Key Takeaways: List Functionality

Pulling Lists to the bottom navigation gives the feature improved functionality

“It shows me that Ibotta understands it’s shoppers... I think that that the way that list functionality was designed supports that way of shopping and I thought that was run really, really nicely I like that a lot.”
“I like the multiple lists because... I can get the lists all together, all at once, for different stores”
“It's incredibly useful it allows you to make your shopping list...allows you to make your shopping list task a lot more efficient... you won't have to be cross checking"

Improvements to the UI

Store-specific lists matched Saver expectations with additional praise on the product images and categories.
Savers like that they don't need to go into individual retailer to find lists.
The universal list UI was confusing and the function of the page was not initially obvious to Savers.

Pain points with the Universal List design

The Ibotta logo as the entry point was confusing and made participants think the list was only of Ibotta offers.
Add button was not distinct enough.
Not sure what the list was for (Without “My” Shopping List, there wasn’t a great feeling of customization).

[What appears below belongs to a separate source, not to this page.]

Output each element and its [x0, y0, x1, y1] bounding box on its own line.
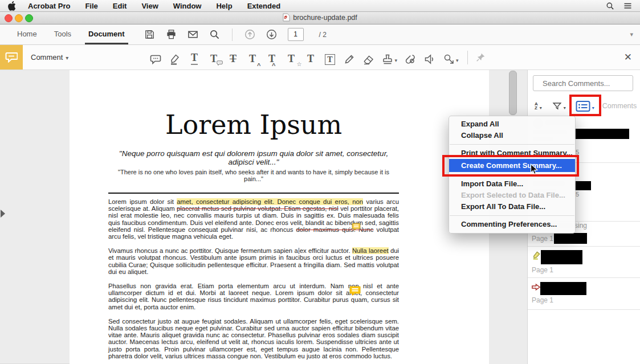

Key Takeaways: Discovery Features

Savers are pleasantly surprised by discovery content when it’s below the fold & lifestyle personalized

“I hate baking but I love cooking Indian food, for instance, that would be a really neat way to sort of being able to personalize the homepage.”
“[About the recipe] Its kinda a shopping inspiration, spontaneous thing... kinda a cool feature.”
“Don’t want to see a non-vegetarian recipe on the first page itself, so that the the app loses my interest right there from the homepage.”

Next Steps

👁️ Improve & implement a more visible & universal list feature as a core navigation flow within the app

Savers were pleasantly surprised and excited by the new visibility and functionality of the list feature because it allows them to easily access their added offers and plan for trips.

💅 Integrate customizable lifestyle preference options to help Savers filter content

Savers expect the app to use location & shopping history to personalize offers but they are also looking for a way to manually customize lifestyle preferences.

🛒 Invest time to create an effective distinction between grocery & retail flows

There is still confusion about sitewide % cashback and item-level offers, but Savers liked having a mixed content homepage to see both retail and grocery. There is interest in having split flows within the experience when adding and looking for offers.